William Childers - The Moriscos and "Race" - Exploring the Roots of Modern Racism in Sixteenth-Century Spain

Dr. William Childers


Date & time
Thursday, November 24, 2011
2 p.m. – 3 a.m.
Speaker(s)

Dr. William Childers

Cost

This event is free

Where

Abstract

Moriscos - as the descendants of Spanish Muslims were known after their forced conversion to Christianity - looked like everybody else in early modern Iberia. As far as we can tell without photographic records, their range of hair and skin color were similar to that of their neighbors. Unless they were dressed in their traditional garb, physical appearance alone did not distinguish them. Yet state policy toward the minority combined genealogy with ethno-religious difference to form them into a racial group. Belonging to this legal category assigned one a distinct set of privileges and restrictions.
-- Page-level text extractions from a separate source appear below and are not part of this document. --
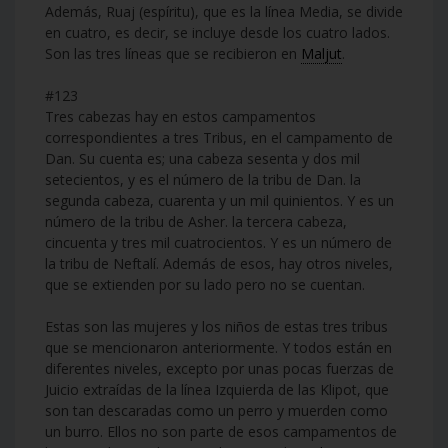
Además, Ruaj (espíritu), que es la línea Media, se divide
en cuatro, es decir, se incluye desde los cuatro lados.
Son las tres líneas que se recibieron en
Maljut
.
#123
Tres cabezas hay en estos campamentos
correspondientes a tres Tribus, en el campamento de
Dan. Su cuenta es; una cabeza sesenta y dos mil
setecientos, y es el número de la tribu de Dan. la
segunda cabeza, cuarenta y un mil quinientos. Y es un
número de la tribu de Asher. la tercera cabeza,
cincuenta y tres mil cuatrocientos. Y es un número de
la tribu de Neftalí. Además de esos, hay otros niveles,
que se extienden por su lado pero no se cuentan.
Estas son las mujeres y los niños de estas tres tribus
que se mencionaron anteriormente. Y todos están en
diferentes niveles, excepto por unas pocas fuerzas de
Juicio extraídas de la línea Izquierda de las Klipot, que
son tan descaradas como un perro y muerden como
un burro. Ellos no son parte de esos campamentos de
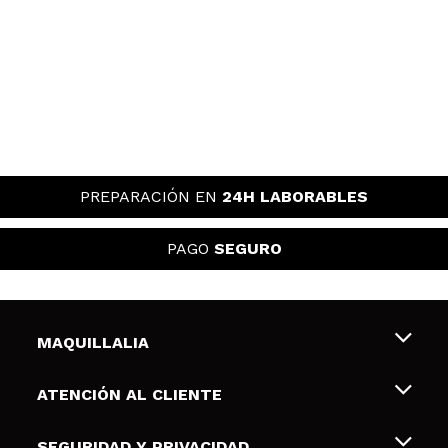
PREPARACIÓN EN
24H LABORABLES
PAGO
SEGURO
MAQUILLALIA
Sobre nosotros
ATENCIÓN AL CLIENTE
Empleo
Envíos y devoluciones
SEGURIDAD Y PRIVACIDAD
Tarjetas de Regalo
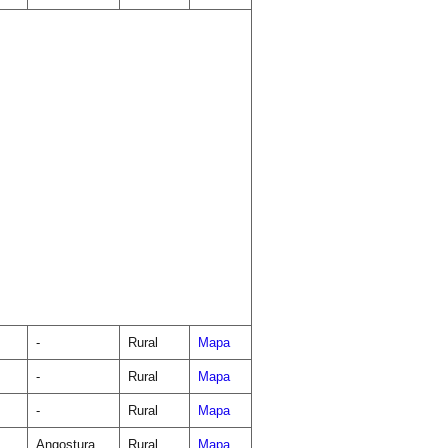
-
Rural
Mapa
-
Rural
Mapa
-
Rural
Mapa
Angostura
Rural
Mapa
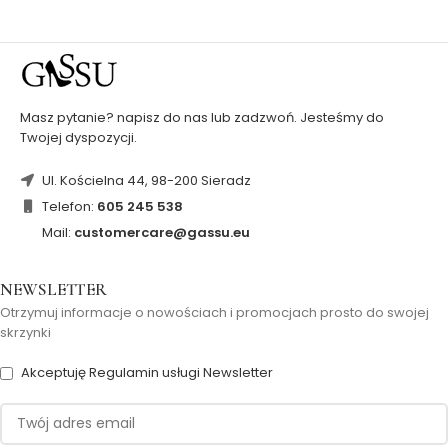
Masz pytanie? napisz do nas lub zadzwoń. Jesteśmy do
Twojej dyspozycji.
Ul. Kościelna 44, 98-200 Sieradz
Telefon:
605 245 538
Mail:
customercare@gassu.eu
NEWSLETTER
Otrzymuj informacje o nowościach i promocjach prosto do swojej
skrzynki
Akceptuję Regulamin usługi Newsletter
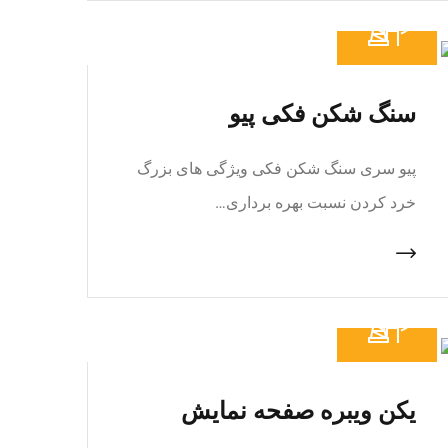
سنگ شکن فکی پیو
پیو سری سنگ شکن فکی ویژگی های بزرگ
خرد کردن نسبت بهره برداری…
یکن ویبره صفحه نمایش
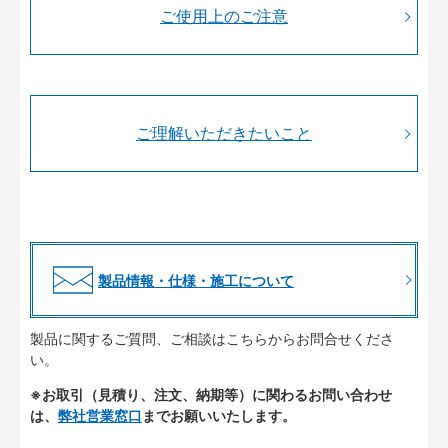
ご使用上のご注意
ご理解いただきたいこと
製品情報・仕様・施工について
製品に関するご質問、ご相談はこちらからお問合せくださ
い。
※お取引（見積り、注文、納期等）に関わるお問い合わせ
は、
弊社営業窓口
までお願いいたします。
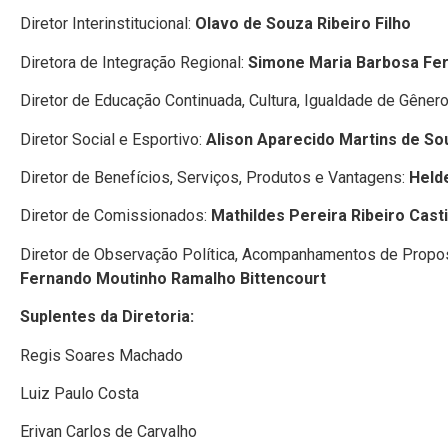
Diretor Interinstitucional:
Olavo de Souza Ribeiro Filho
Diretora de Integração Regional:
Simone Maria Barbosa Fer
Diretor de Educação Continuada, Cultura, Igualdade de Gêne
Diretor Social e Esportivo:
Alison Aparecido Martins de So
Diretor de Benefícios, Serviços, Produtos e Vantagens:
Held
Diretor de Comissionados:
Mathildes Pereira Ribeiro Cast
Diretor de Observação Política, Acompanhamentos de Propo
Fernando Moutinho Ramalho Bittencourt
Suplentes da Diretoria:
Regis Soares Machado
Luiz Paulo Costa
Erivan Carlos de Carvalho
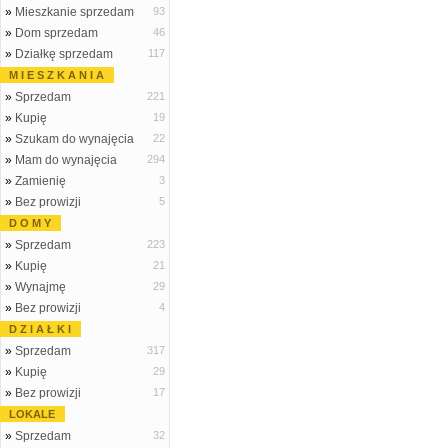
»
Mieszkanie sprzedam
93
»
Dom sprzedam
46
»
Działkę sprzedam
117
M I E S Z K A N I A
»
Sprzedam
221
»
Kupię
19
»
Szukam do wynajęcia
22
»
Mam do wynajęcia
294
»
Zamienię
3
»
Bez prowizji
5
D O M Y
»
Sprzedam
223
»
Kupię
21
»
Wynajmę
29
»
Bez prowizji
4
D Z I A Ł K I
»
Sprzedam
317
»
Kupię
29
»
Bez prowizji
17
LOKALE
»
Sprzedam
32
Still absent was any discernible visible sign of their belonging to a distinct “race.” But racial thinking supplies such signs even where they are lacking, imagining that darker skin, particular facial features, or even a naturally shorter foreskin can serve as indicators of exclusion from the dominant Old Christian majority, which increasingly came to define the Spanish nation. Thus racial formation existed prior to biologically-based theories associating genotype with phenotype; the pseudo-scientific theory of race arose subsequently, in order to justify racist political and social structures.

Bio

Dr. William Childers is Associate Professor of Spanish at Brooklyn College and the CUNY Graduate Center. He is the author of Transnational Cervantes (University of Toronto Press, 2006), which won the MLA’s Katherine Singer Kovacs Prize, awarded annually to one book in Spanish and Latin American literature and culture. He has published numerous articles on Cervantes and other aspects of early modern Spanish literature and culture. His current book project is Morisco Questions: State Power and Cultural Identity in Castile, 1570-1610.